Dataset entries:
- Opening Delimiter -

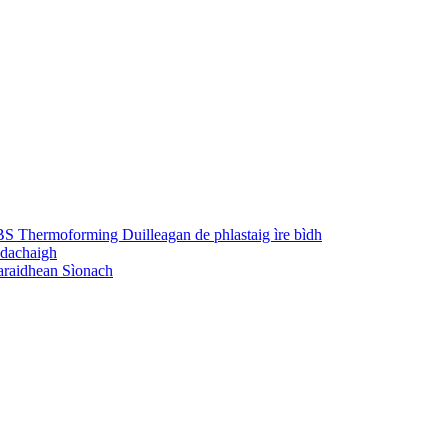
S Thermoforming Duilleagan de phlastaig ìre bìdh
 dachaigh
taraidhean Sìonach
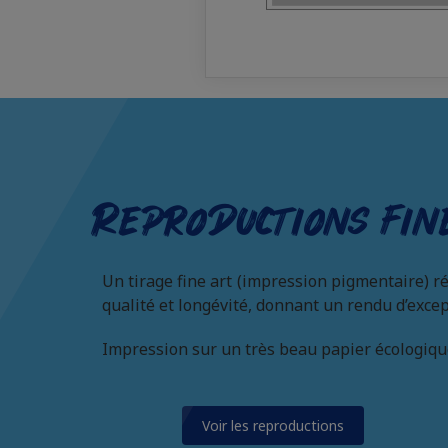
Reproductions fin
Un tirage fine art (impression pigmentaire) r
qualité et longévité, donnant un rendu d’excep
Impression sur un très beau papier écologiqu
Voir les reproductions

- Closing Delimiter -

= TASK DIRECTIONS =
Your task is to transcribe exactly the lines from the one containing "taraidhean Sìonach" through the final line of the entries above, pictures excluded.

= YOUR SOLUTION =
taraidhean Sìonach
Reproductions fin
Un tirage fine art (impression pigmentaire) r
qualité et longévité, donnant un rendu d’excep
Impression sur un très beau papier écologiqu
Voir les reproductions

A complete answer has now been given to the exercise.